The Chinese tech giant has seen sales tumble as the Biden administration maintained sanctions that were levied under President Donald Trump. The blacklisting cut off Huawei’s access to American-made components and technology vital for its once red-hot mobile phone business, while several US allies have also barred the use of the Chinese firm’s equipment in building their 5G networks.
With sanctions set to persist, Huawei will focus on ICT infrastructure to help different industries go digital and smart devices, according to the New Year message. It will increase investment in HarmonyOS and EulerOS, its operating systems for consumer and enterprise, while boosting spending in technology to develop clean energy and help traditional energy sectors go digital.
“The harder you strike flint, the brighter the spark,” rotating chairman Guo Ping said in the letter. “The road ahead is long and hard. As long as we press ahead, we will reach our destination.”
While sales fell by double digits yet again, the pace of shrinkage slowed and revenue was actually up 32% from the September quarter. The company released several major phones over the past few months, and since early this year has accelerated a drive into less traditional sources of income from mining to agriculture to offset losses elsewhere.
Huawei, a closely held firm, didn’t released detailed financial information for its various business units. Years of US sanctions have strained Huawei’s smartphone business, which was once the biggest source of revenue before a series of Trump-era trade bans cut the company off from key chipsets made by an array of suppliers from Qualcomm to Skyworks Solutions.

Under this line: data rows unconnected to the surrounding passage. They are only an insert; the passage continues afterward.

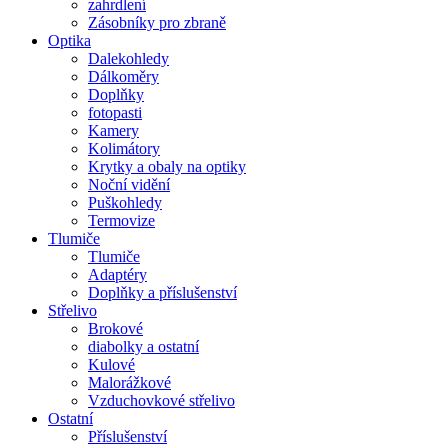
zahrdlení
Zásobníky pro zbraně
Optika
Dalekohledy
Dálkoměry
Doplňky
fotopasti
Kamery
Kolimátory
Krytky a obaly na optiky
Noční vidění
Puškohledy
Termovize
Tlumiče
Tlumiče
Adaptéry
Doplňky a příslušenství
Střelivo
Brokové
diabolky a ostatní
Kulové
Malorážkové
Vzduchovkové střelivo
Ostatní
Příslušenství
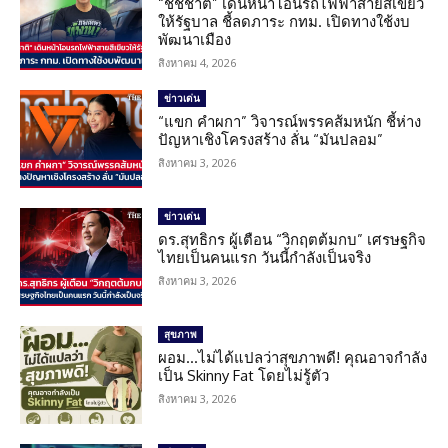
“ชัชชาติ” เดินหน้าโอนรถไฟฟ้าสายสีเขียว
ให้รัฐบาล ชี้ลดภาระ กทม. เปิดทางใช้งบ
พัฒนาเมือง
สิงหาคม 4, 2026
ข่าวเด่น
“แขก คำผกา” วิจารณ์พรรคส้มหนัก ชี้ห่าง
ปัญหาเชิงโครงสร้าง ลั่น “มันปลอม”
สิงหาคม 3, 2026
ข่าวเด่น
ดร.สุทธิกร ผู้เตือน “วิกฤตต้มกบ” เศรษฐกิจ
ไทยเป็นคนแรก วันนี้กำลังเป็นจริง
สิงหาคม 3, 2026
สุขภาพ
ผอม…ไม่ได้แปลว่าสุขภาพดี! คุณอาจกำลัง
เป็น Skinny Fat โดยไม่รู้ตัว
สิงหาคม 3, 2026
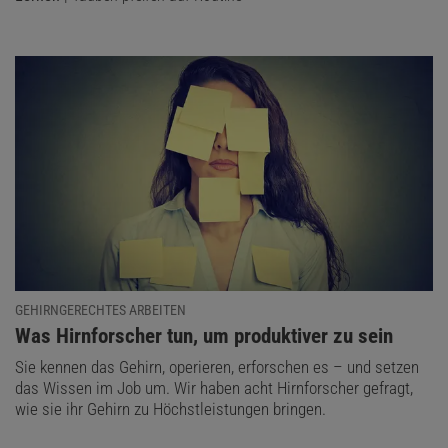
GEHIRNGERECHTES ARBEITEN
:
Was Hirnforscher tun, um produktiver zu sein
Sie kennen das Gehirn, operieren, erforschen es – und setzen
das Wissen im Job um. Wir haben acht Hirnforscher gefragt,
wie sie ihr Gehirn zu Höchstleistungen bringen.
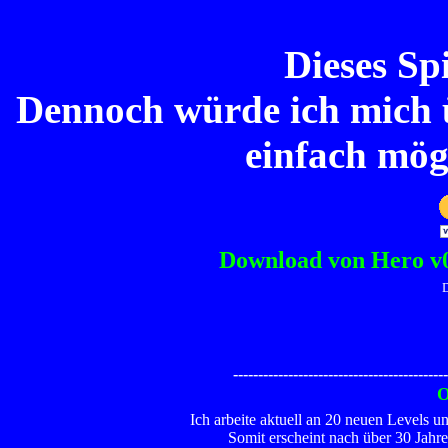
Dieses Spi
Dennoch würde ich mich ü
einfach mög
Download von Hero v
-------------------------------------------
O
Ich arbeite aktuell an 20 neuen Levels u
Somit erscheint nach über 30 Jahre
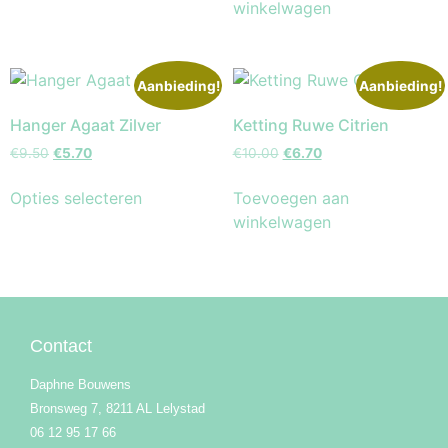
winkelwagen
Aanbieding!
Aanbieding!
Hanger Agaat Zilver
Ketting Ruwe Citrien
€
9.50
€
5.70
€
10.00
€
6.70
Opties selecteren
Toevoegen aan
winkelwagen
Contact
Daphne Bouwens
Bronsweg 7, 8211 AL Lelystad
06 12 95 17 66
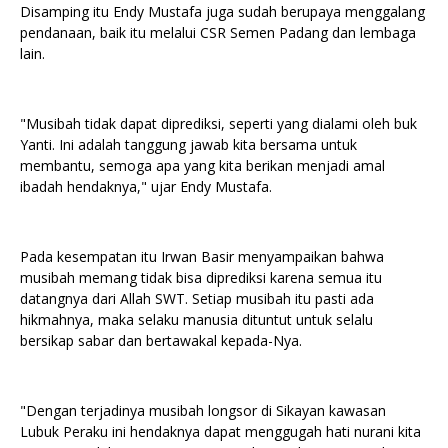
Disamping itu Endy Mustafa juga sudah berupaya menggalang
pendanaan, baik itu melalui CSR Semen Padang dan lembaga
lain.
"Musibah tidak dapat diprediksi, seperti yang dialami oleh buk
Yanti. Ini adalah tanggung jawab kita bersama untuk
membantu, semoga apa yang kita berikan menjadi amal
ibadah hendaknya," ujar Endy Mustafa.
Pada kesempatan itu Irwan Basir menyampaikan bahwa
musibah memang tidak bisa diprediksi karena semua itu
datangnya dari Allah SWT. Setiap musibah itu pasti ada
hikmahnya, maka selaku manusia dituntut untuk selalu
bersikap sabar dan bertawakal kepada-Nya.
"Dengan terjadinya musibah longsor di Sikayan kawasan
Lubuk Peraku ini hendaknya dapat menggugah hati nurani kita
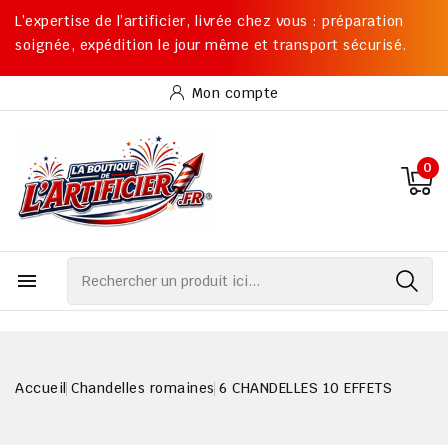
L’expertise de l’artificier, livrée chez vous : préparation
soignée, expédition le jour même et transport sécurisé.
Mon compte
0

Accueil
Chandelles romaines
6 CHANDELLES 10 EFFETS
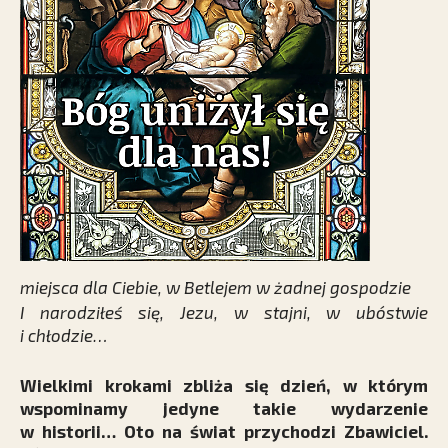
miejsca dla Ciebie, w Betlejem w żadnej gospodzie
I narodziłeś się, Jezu, w stajni, w ubóstwie
i chłodzie…
Wielkimi krokami zbliża się dzień, w którym
wspominamy jedyne takie wydarzenie
w historii… Oto na świat przychodzi Zbawiciel.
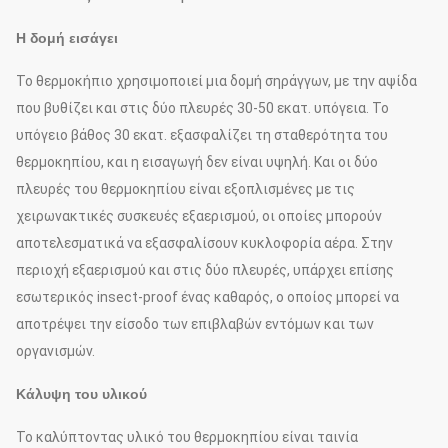
Η δομή εισάγει
Το θερμοκήπιο χρησιμοποιεί μια δομή σηράγγων, με την αψίδα
που βυθίζει και στις δύο πλευρές 30-50 εκατ. υπόγεια. Το
υπόγειο βάθος 30 εκατ. εξασφαλίζει τη σταθερότητα του
θερμοκηπίου, και η εισαγωγή δεν είναι υψηλή. Και οι δύο
πλευρές του θερμοκηπίου είναι εξοπλισμένες με τις
χειρωνακτικές συσκευές εξαερισμού, οι οποίες μπορούν
αποτελεσματικά να εξασφαλίσουν κυκλοφορία αέρα. Στην
περιοχή εξαερισμού και στις δύο πλευρές, υπάρχει επίσης
εσωτερικός insect-proof ένας καθαρός, ο οποίος μπορεί να
αποτρέψει την είσοδο των επιβλαβών εντόμων και των
οργανισμών.
Κάλυψη του υλικού
Το καλύπτοντας υλικό του θερμοκηπίου είναι ταινία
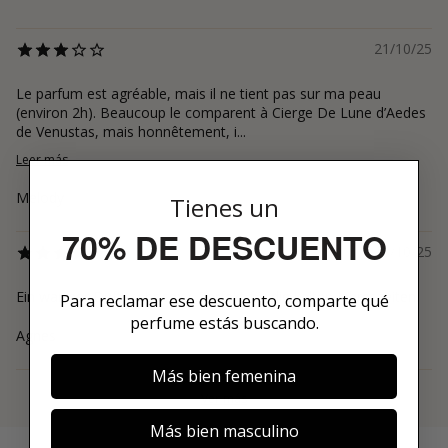
21/10/25
Le parfum est agréable, mais il ne tient pas sur ma peau
(environ 2h). Beaucoup le comparent à Cierge De Lune d’Aedes
de Venustas, mais honnêtement, i...
Leer más
Melody
Tienes un
70% DE DESCUENTO
18/10/25
Ein warmer Duft, sehr sexy. Perfekt für die kalten Jahreszeiten.
Para reclamar ese descuento, comparte qué
perfume estás buscando.
Agnes
Más bien femenina
Ver más
Más bien masculino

Huawei has been exploring ways to sustain a business that brought in C¥483-billion (US$4.2 billion) of revenue last year. That includes licensing its handset designs to third parties as a way to gain access to critical components. The company is also exploring emerging opportunities in areas from smart mining to electric vehicles.
In his New Year message, Guo reiterated that Huawei will continue providing partners with incentives and support. The company also said it will “proactively” support and develop high-quality suppliers globally, as part of efforts to overcome the US blacklisting.